Assigned task:
The following entries should be restated word for word, pictures excluded.

Data to process:

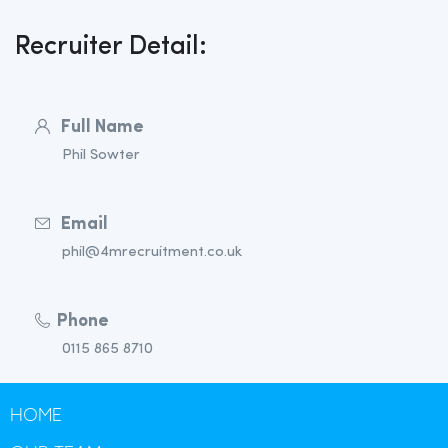
Recruiter Detail:
Full Name
Phil Sowter
Email
phil@4mrecruitment.co.uk
Phone
0115 865 8710
HOME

Output:
Recruiter Detail:
Full Name
Phil Sowter
Email
phil@4mrecruitment.co.uk
Phone
0115 865 8710
HOME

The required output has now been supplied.